Active tension. When this happens the muscle will shorten. The amount of muscle shortening is proportional to the distance you can move the object.

32

What is indicated by the yellow dot?

The maximum amount the muscle can shorten and thus move the object.

33

Why can't isotonic contractions move heavier loads as far as they can move lighter loads?

The sarcomere shortens until it can overcome the force of the heavier object. Once it is overcome, then the muscle can shorten. However, the initial increase in force needed by the muscle takes up cross-bridges and you run out of cross-bridges when the muscle is shortening…thus you can't move the load as far.

34

What causes the valve leading to the aorta to open in contraction of the heart?

The blood-filled ventricle (preload) is squeezed by the surrounding myocardium while all valves are closed. This causes an increase in pressure against the aortic valve because of the pressure of blood on the other side in the aorta (after load). Once the heart squeezes the blood in the ventricle enough so that the pressure in the ventricle exceeds that in the aorta, blood is pushed out.

35

What causes the aortic valve to close?

The isovolumetric pressure inside the ventricle decreases as the heart relaxes and the valve shuts because it is now less than the aortic pressure.

36

Why aren't length changes a source of regulation in skeletal muscle?
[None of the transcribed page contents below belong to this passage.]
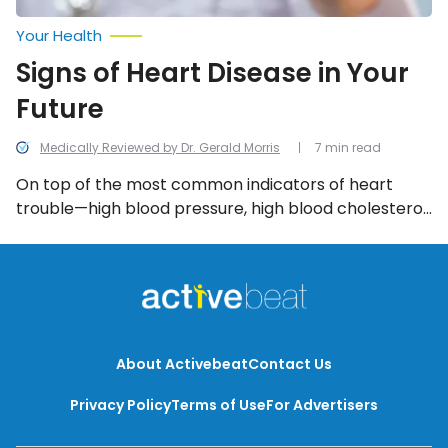
Your Health
Signs of Heart Disease in Your
Future
Medically Reviewed by Dr. Gerald Morris
7 min read
On top of the most common indicators of heart
trouble—high blood pressure, high blood cholesterol,
weight, age (60+ years), and underlying health
conditions like diabetes—several other, lesser
known, factors can forecast heart issues in your
future.
About Activebeat
Contact Us
Privacy Policy
Terms of Use
For Advertisers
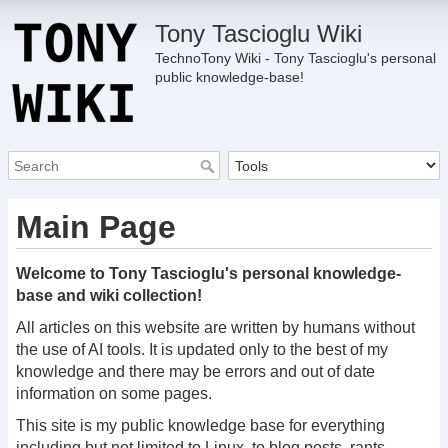
Tony Tascioglu Wiki
TechnoTony Wiki - Tony Tascioglu's personal
public knowledge-base!
Main Page
Welcome to Tony Tascioglu's personal knowledge-
base and wiki collection!
All articles on this website are written by humans without
the use of AI tools. It is updated only to the best of my
knowledge and there may be errors and out of date
information on some pages.
This site is my public knowledge base for everything
including but not limited to Linux, to blog posts, rants,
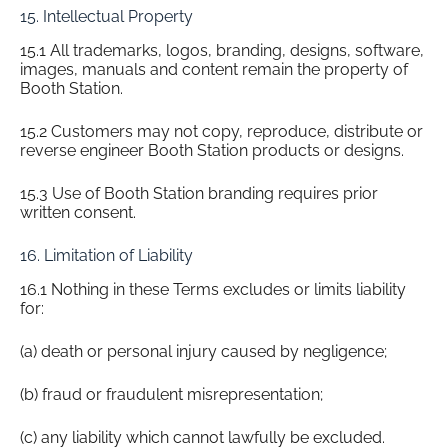
15. Intellectual Property
15.1 All trademarks, logos, branding, designs, software,
images, manuals and content remain the property of
Booth Station.
15.2 Customers may not copy, reproduce, distribute or
reverse engineer Booth Station products or designs.
15.3 Use of Booth Station branding requires prior
written consent.
16. Limitation of Liability
16.1 Nothing in these Terms excludes or limits liability
for:
(a) death or personal injury caused by negligence;
(b) fraud or fraudulent misrepresentation;
(c) any liability which cannot lawfully be excluded.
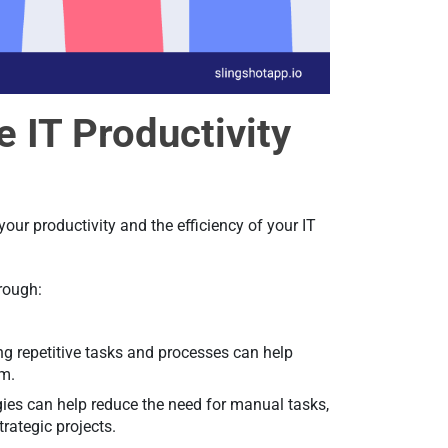
e IT Productivity
our productivity and the efficiency of your IT
hrough:
ing repetitive tasks and processes can help
em.
ies can help reduce the need for manual tasks,
trategic projects.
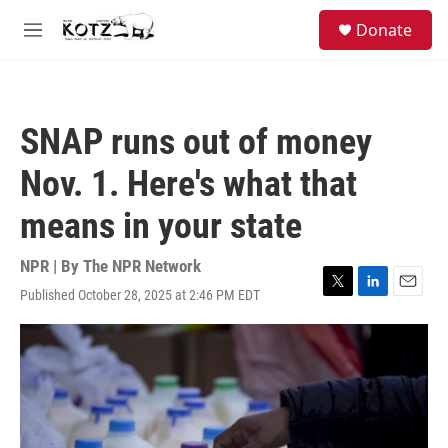
Skip to main content
facebook
instagram
bluesky
S
Donate
e
M
a
e
r
n
c
u
h
SNAP runs out of money
u
e
Nov. 1. Here's what that
r
y
means in your state
NPR | By
The NPR Network
Published October 28, 2025 at 2:46 PM EDT
T
L
E
w
i
m
i
n
a
t
k
i
t
e
l
e
d
r
I
n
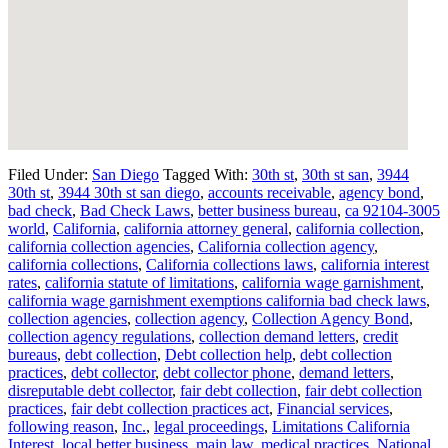
Filed Under:
San Diego
Tagged With:
30th st
,
30th st san
,
3944
30th st
,
3944 30th st san diego
,
accounts receivable
,
agency bond
,
bad check
,
Bad Check Laws
,
better business bureau
,
ca 92104-3005
world
,
California
,
california attorney general
,
california collection
,
california collection agencies
,
California collection agency
,
california collections
,
California collections laws
,
california interest
rates
,
california statute of limitations
,
california wage garnishment
,
california wage garnishment exemptions california bad check laws
,
collection agencies
,
collection agency
,
Collection Agency Bond
,
collection agency regulations
,
collection demand letters
,
credit
bureaus
,
debt collection
,
Debt collection help
,
debt collection
practices
,
debt collector
,
debt collector phone
,
demand letters
,
disreputable debt collector
,
fair debt collection
,
fair debt collection
practices
,
fair debt collection practices act
,
Financial services
,
following reason
,
Inc.
,
legal proceedings
,
Limitations California
Interest
,
local better business
,
main law
,
medical practices
,
National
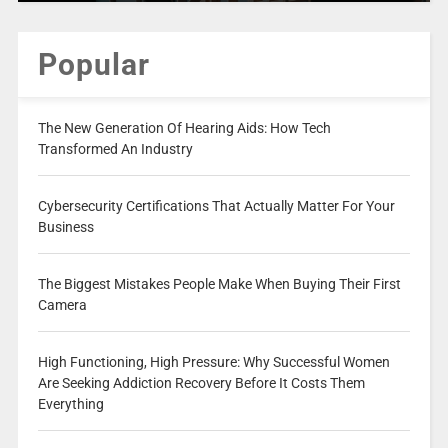
Popular
The New Generation Of Hearing Aids: How Tech
Transformed An Industry
Cybersecurity Certifications That Actually Matter For Your
Business
The Biggest Mistakes People Make When Buying Their First
Camera
High Functioning, High Pressure: Why Successful Women
Are Seeking Addiction Recovery Before It Costs Them
Everything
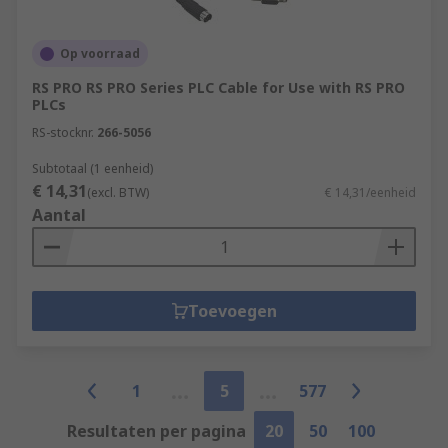
Op voorraad
RS PRO RS PRO Series PLC Cable for Use with RS PRO
PLCs
RS-stocknr.
266-5056
Subtotaal (1 eenheid)
€ 14,31
(excl. BTW)
€ 14,31/eenheid
Aantal
Toevoegen
1
5
577
Resultaten per pagina
20
50
100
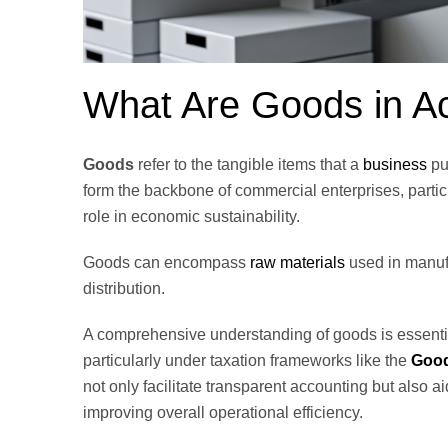
What Are Goods in A
Goods
refer to the tangible items that a
business
pu
form the backbone of commercial enterprises, particu
role in economic sustainability.
Goods can encompass
raw materials
used in manufa
distribution.
A comprehensive understanding of goods is essentia
particularly under taxation frameworks like the
Good
not only facilitate transparent accounting but also 
improving overall operational efficiency.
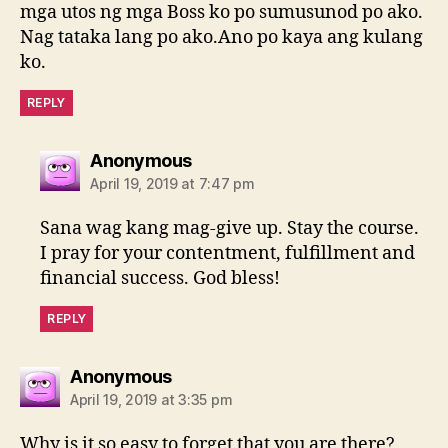
mga utos ng mga Boss ko po sumusunod po ako.
Nag tataka lang po ako.Ano po kaya ang kulang
ko.
REPLY
says:
Anonymous
April 19, 2019 at 7:47 pm
Sana wag kang mag-give up. Stay the course.
I pray for your contentment, fulfillment and
financial success. God bless!
REPLY
says:
Anonymous
April 19, 2019 at 3:35 pm
Why is it so easy to forget that you are there?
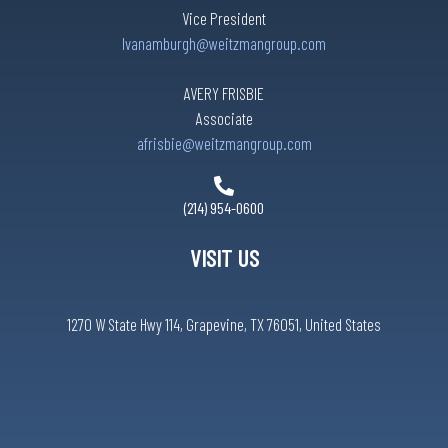
Vice President
lvanamburgh@weitzmangroup.com
AVERY FRISBIE
Associate
afrisbie@weitzmangroup.com
(214) 954-0600
VISIT US
1270 W State Hwy 114, Grapevine, TX 76051, United States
The length of muscle is restricted by bones and tendons

37

Why are length changes a source of regulation in cardiac muscle?

Cardiac contractions and relaxations cycle all the way from 2-6 where there is maximal and minimal tension.

38

What determines the force generated by contraction in skeletal muscle?

# of fibers contracting (primary source) and the frequency of firing (secondary source)

39

What is the difference between motor units in the eye vs. motor units in the postural numbers?

1 motor neuron innervated many more fibers in the postural muscles because you don't need as much fine control. A place that needs fine control will have lots of motor neurons only innervating a few fibers. Also, the motor unit innervating fewer fibers will have a smaller soma and axon (diameter).

40

What are the 3 types of muscle fibers?

Slow-oxidative (fatigue-resistant, red, postural muscles), Fast-oxidative (mix between the two others) and Fast-glycolytic fibers (fatigue quickly, short-duration/high forces, white)

41

A grocery store tells you that they only sell cage-free, range chickens. How can you confirm this by looking at the meat before you cook it?

Cage free chickens should fly more and have red, slow-oxidative breast meat from flying and white, fast-glycolytic meat in the thighs from less walking. Usually its the reverse because farm chickens rarely fly and mostly walk.

42

How can training affect the type of athletic activities you participate in?

Humans have all 3 types of muscle fibers and you can push the major type of fiber in a muscle toward one type or another based on the type of exercise you are doing.

43

How does motor unit size/type distribution look in human muscle?

Mostly small motor units that tend to be slow oxidative fibers. Intermediate motor units (fast oxidative) are recruited if small motor units cannot do the job. Large motor units (fast glycolytic) are recruited only at the highest forces (panic).

44

When does a motor unit fall out after it has been recruited?

When the contraction stops or the force needed falls below the recruitment level.

45

How is a fused tetanus contraction produced without making the same muscle fire all the time?

Asynchronous firing of different motor units. Gaps in tension are filled by the other motor units.

46

When a single motor unit is recruited in lifting an object, how much force does it contribute to lifting the load?

About 4% of the total load is generated because it recruits larger motor units.